Mandelblit was responding to a petition before the Central Elections Committee, which has the final say. He rejected a petition to disqualify each of the three Arab parties which previously made up the Joint List Party.
Explaining his decision, he said that even if aspects of the parties’ conduct seemed to run afoul of a law which says candidates can be disqualified from running for the Knesset for supporting armed conflict with Israel or trying to undermine Israel’s Jewishness, that the evidence did not meet a “critical mass” necessary to violate the relevant law.

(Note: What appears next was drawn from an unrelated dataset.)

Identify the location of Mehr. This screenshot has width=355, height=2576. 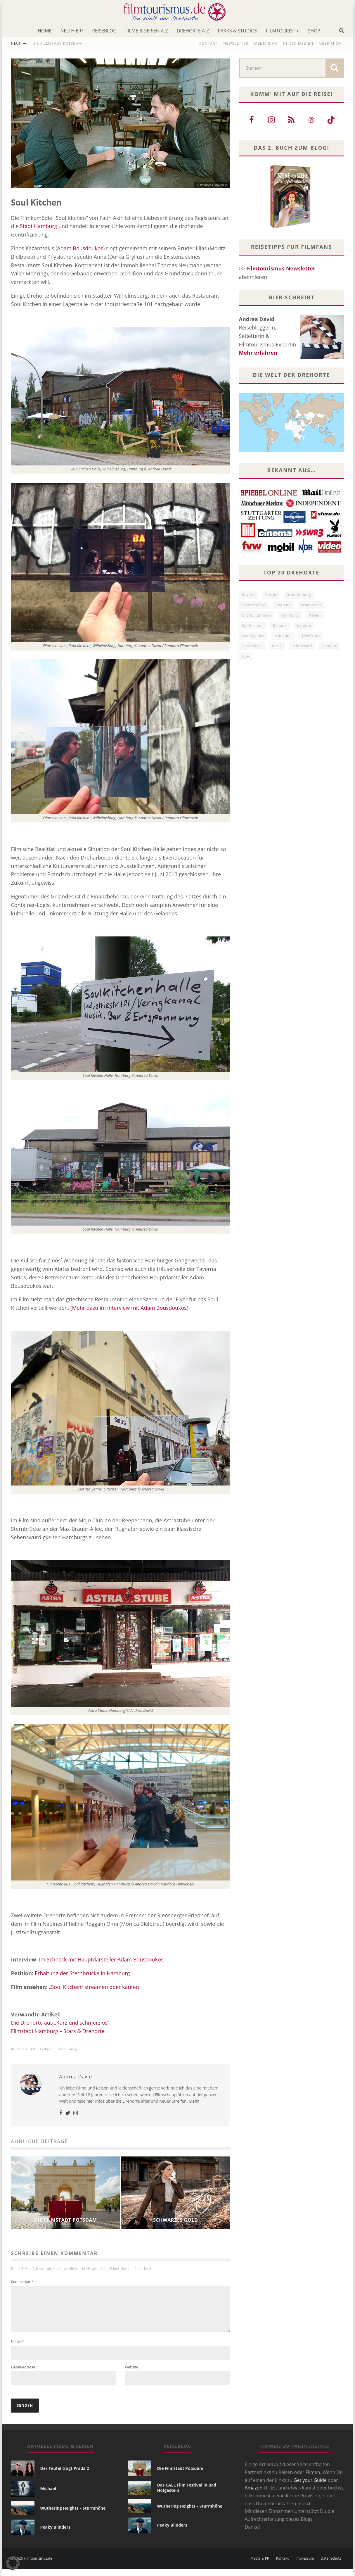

Mandelblit cited past High Court of Justice decisions which defended the same Arab parties right to stand for election by interpreting their statements and actions as being committed to peacefully using politics to change Israel’s democracy from being more Jewish to being more a “state of its citizens,” without breaking any laws or actually supporting violence.

Notably, he said that most of the evidence presented had not led to the Arab parties being disqualified from past Knessets, so the same evidence could not succeed now.

He also struck down a petition to block the union of Bayit Yehudi, National Union and Oztma.

Rejecting the idea that the combine violated principles of equality, he said that there was no Knesset law preventing parties from uniting in order to get passed the 3.25% electoral cut-off.

In addition, Mandelblit told the Central Elections Committee that an advertisement by Otzma, which was accused of being racist and of disparaging the IDF’s rules of engagement, could not be banned. He said that even though the content was highly objectionable and factually inaccurate, that it did not meet the standard for violating the political advertising laws.